Schedule, 1110 with LAS
This is a prospective course schedule with Latin American Studies content integrated into the first half of the US History survey.
[Schedule expressed in Units rather than weeks to facilitate adaptability to different parts of term; each Unit would correspond *roughly* to about 2 weeks of a 15-week term.]
Week 1: What is History and how do we study it?
This time is spent doing introductions, discussing the Historical discipline, how the course is organized, etc.
- The 5 C’s of Historical Analysis handout
- Andrews and Burke, “What Does it Mean to Think Historically?” AHA Perspectives 2007
Unit 1: First Peoples and Colonialism
Unit Readings: American Yawp Chapters 1–3
Guiding Questions:
- What did the Americas look like on the eve of European colonization?
- What patterns did European colonization follow and what were First Peoples’ responses?
LAS content in support of this Unit [Click here for curriculum plan]:
- Matthew Restall, Seven Myths of the Spanish Conquest.
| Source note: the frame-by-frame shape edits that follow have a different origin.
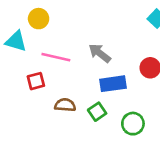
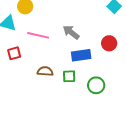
red square: (36, 81) -> (14, 53), moved
green square: (97, 112) -> (69, 76), turned 32

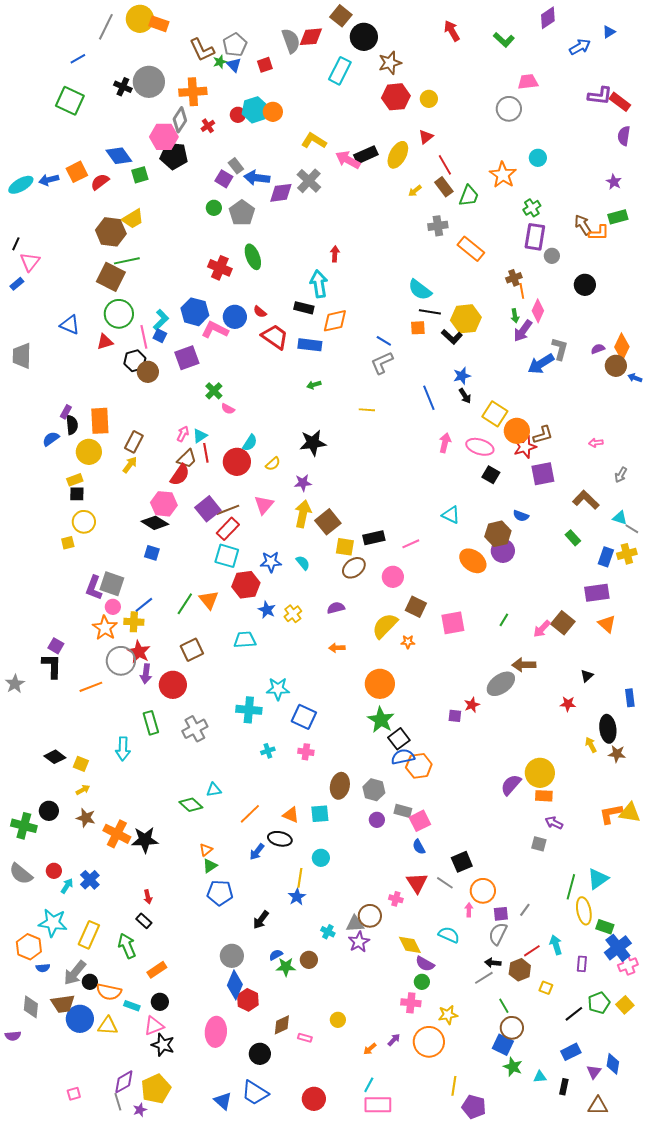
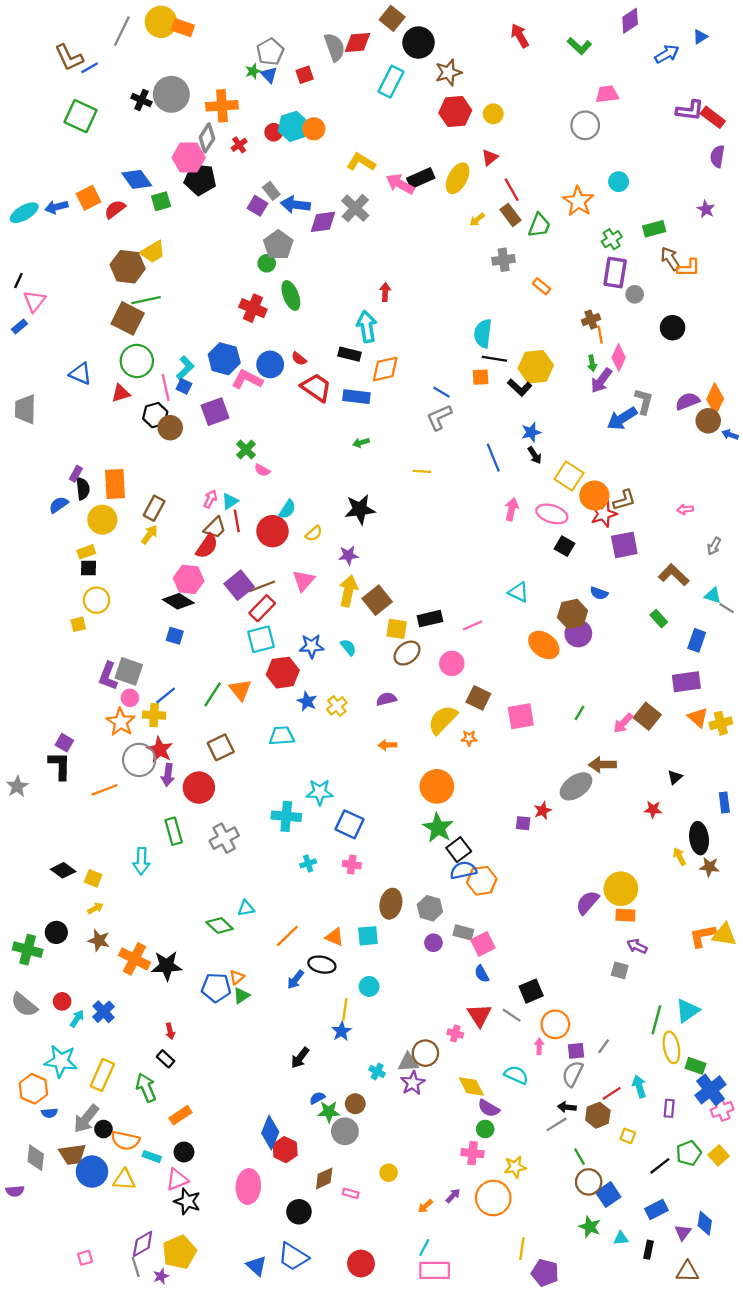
brown L-shape: (202, 50) -> (69, 57), moved
green circle: (214, 208) -> (267, 263), moved
green rectangle: (618, 217) -> (654, 229), moved
orange rectangle: (471, 249) -> (542, 286), size x0.6
cyan semicircle: (420, 290) -> (483, 333), turned 60
purple semicircle: (598, 349) -> (688, 401), size x1.5
yellow cross: (627, 554) -> (721, 723), moved
cyan square: (227, 556) -> (261, 639), turned -30
blue pentagon: (220, 893) -> (216, 988), moved
gray circle: (232, 956) -> (345, 1131), moved
blue square: (503, 1045) -> (608, 1195), moved, turned 30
Updated Edition (New York: Oxford University Press, 2021).
- Camilla Townsend, Malintzin’s Choices: An Indian Woman in the Conquest of Mexico (Albuquerque: University of New Mexico Press, 2006).
- Camilla Townsend, “Burying the White Gods: New Perspectives on the Conquest of Mexico,” American Historical Review 108(3), June 2003: 659–687.
- Felipe de Ortego y Gasca, “Mexico Before and After Cortez: A Brief Account,” Historia Chicana, October 2012.
Unit 2: Revolution and Nation Building
Unit Readings: American Yawp Chapters 4–7
Guiding Questions:
- What were the main political, economic, and social markers of eighteenth-century colonial European societies in North America?
- What were the causes of the American Revolution and how did it affect various groups of people across ethnic and gender lines?
LAS content in support of this Unit [Click here for curriculum plan]:
- Michel-Rolph Trouillot, Silencing the Past: Power and the Production of History (New York: Beacon Books, 1995).
- UNESCO Slavery and Remembrance: A Guide to Sites, Museums, and Memory, “Latin American Revolutions” and “Haitian Revolution.” Accessed 20 April 2021.
- Maurice Jackson, “‘Friends of the Negro! Fly with Me, The Path is Open to the Sea’: Remembering the Haitian Revolution in the History, Music, and Culture of the African American People,” Early American Studies (Spring 2008): 59–103
- PBS Egalite for All: Toussaint Louverture and the Haitian Revolution (2009). On YouTube: https://youtu.be/pBdlwuEoCCU
Unit 3: Indigenous Peoples and Slavery
Unit Readings: American Yawp Chapters 8 and 11
Guiding Questions:
- What types of economies took hold in the North and South during the first half of the 1800s, and why?
- What place did enslaved African and Native peoples have in the Jeffersonian Republic that took shape in the first decades of the 1800s?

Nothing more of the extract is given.